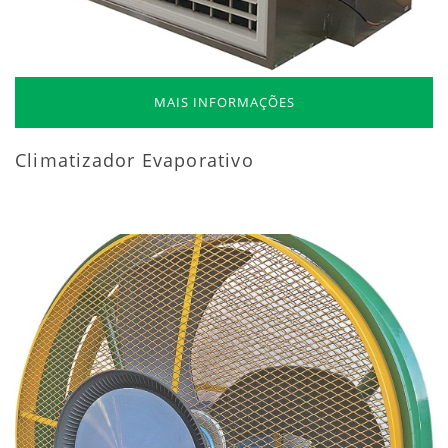
MAIS INFORMAÇÕES
Climatizador Evaporativo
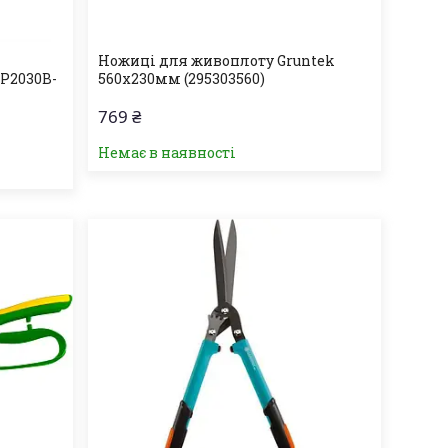
Ножиці для живоплоту Gruntek
P2030B-
560х230мм (295303560)
769 ₴
Немає в наявності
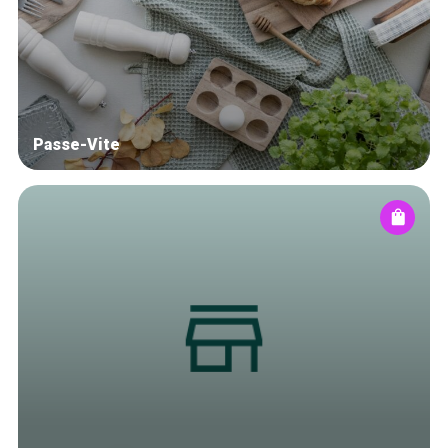
Blog
Tops 10
Artisans
A propos
Passe-Vite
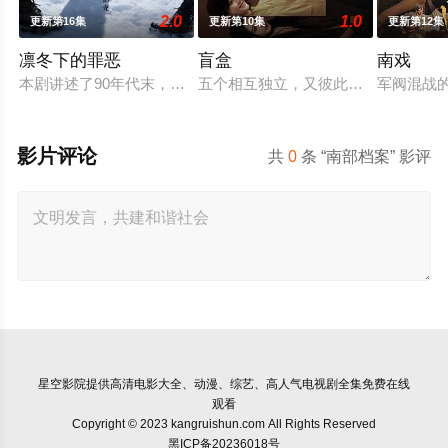
2.0
1.0
更新第16集
更新第10集
更新第12集
凛冬下的罪恶
盲盒
南戏
本剧讲述了90年代末，怒河市刑侦支队在无普及监控、无DNA
五个相互独立，又彼此呼应的故事——
军阀混战
影片评论
共
0
条 “南部档案” 影评
星空影院
提供高清电影大全、动漫、综艺、高人气电视剧全集免费在线
观看
Copyright © 2023 kangruishun.com All Rights Reserved
黑ICP备20236018号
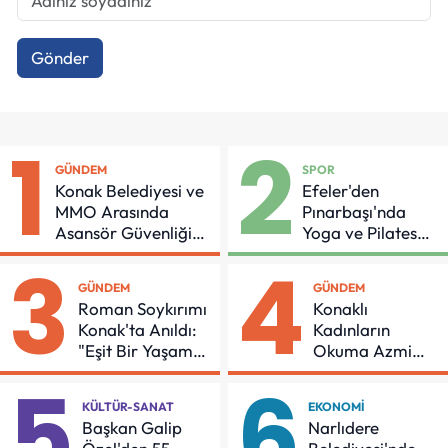
Gönder
1
2
GÜNDEM
SPOR
Konak Belediyesi ve
Efeler'den
MMO Arasında
Pınarbaşı'nda
Asansör Güvenliği
Yoga ve Pilates
İçin Önemli Protokol
Buluşması
3
4
GÜNDEM
GÜNDEM
Roman Soykırımı
Konaklı
Konak'ta Anıldı:
Kadınların
"Eşit Bir Yaşam
Okuma Azmi
İçin Mücadeleyi
Örnek Oldu
5
6
Sürdüreceğiz"
KÜLTÜR-SANAT
EKONOMI
Başkan Galip
Narlıdere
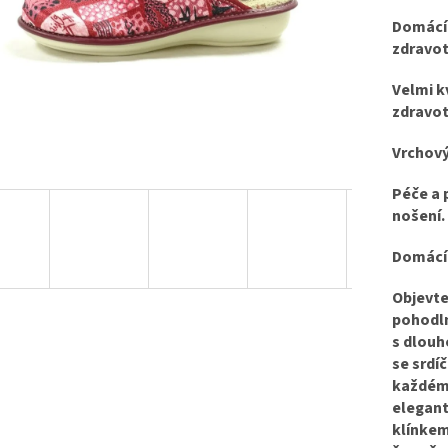
Domácí 
zdravot
Velmi k
zdravot
Vrchový 
Péče a 
nošení.
Domácí 
Objevte
pohodln
s dlouh
se srdí
každém 
elegant
klínkem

━━━

◆ **Goal of the exercise**
Output all data exactly, omitting images.

◆ **Finished task**
MAIS INFORMAÇÕES
Climatizador Evaporativo
Ножиці для живоплоту Gruntek
P2030B-
560х230мм (295303560)
769 ₴
Немає в наявності
Blog
Tops 10
Artisans
A propos
Passe-Vite
2.0
1.0
更新第16集
更新第10集
更新第12集
凛冬下的罪恶
盲盒
南戏
本剧讲述了90年代末，怒河市刑侦支队在无普及监控、无DNA
五个相互独立，又彼此呼应的故事——
军阀混战
影片评论
共
0
条 “南部档案” 影评
星空影院
提供高清电影大全、动漫、综艺、高人气电视剧全集免费在线
观看
Copyright © 2023 kangruishun.com All Rights Reserved
黑ICP备20236018号
Gönder
1
2
GÜNDEM
SPOR
Konak Belediyesi ve
Efeler'den
MMO Arasında
Pınarbaşı'nda
Asansör Güvenliği
Yoga ve Pilates
İçin Önemli Protokol
Buluşması
3
4
GÜNDEM
GÜNDEM
Roman Soykırımı
Konaklı
Konak'ta Anıldı:
Kadınların
"Eşit Bir Yaşam
Okuma Azmi
İçin Mücadeleyi
Örnek Oldu
5
6
Sürdüreceğiz"
KÜLTÜR-SANAT
EKONOMI
Başkan Galip
Narlıdere
Domácí 
zdravot
Velmi k
zdravot
Vrchový 
Péče a 
nošení.
Domácí 
Objevte
pohodln
s dlouh
se srdí
každém 
elegant
klínkem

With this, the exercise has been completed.